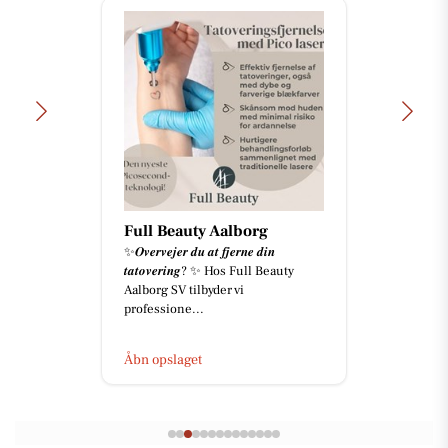
Full Beauty Aalborg
✨𝑶𝒗𝒆𝒓𝒗𝒆𝒋𝒆𝒓 𝒅𝒖 𝒂𝒕 𝒇𝒋𝒆𝒓𝒏𝒆 𝒅𝒊𝒏
𝒕𝒂𝒕𝒐𝒗𝒆𝒓𝒊𝒏𝒈? ✨ Hos Full Beauty
Aalborg SV tilbyder vi
professione...
Åbn opslaget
------------------------------------------------
◆ What the exercise asks ◆
Give back exactly the lines from the one containing "𝒂𝒕 𝒇𝒋𝒆𝒓𝒏𝒆 𝒅𝒊𝒏" through the last line of the records.

◆ Completed task ◆
✨𝑶𝒗𝒆𝒓𝒗𝒆𝒋𝒆𝒓 𝒅𝒖 𝒂𝒕 𝒇𝒋𝒆𝒓𝒏𝒆 𝒅𝒊𝒏
𝒕𝒂𝒕𝒐𝒗𝒆𝒓𝒊𝒏𝒈? ✨ Hos Full Beauty
Aalborg SV tilbyder vi
professione...
Åbn opslaget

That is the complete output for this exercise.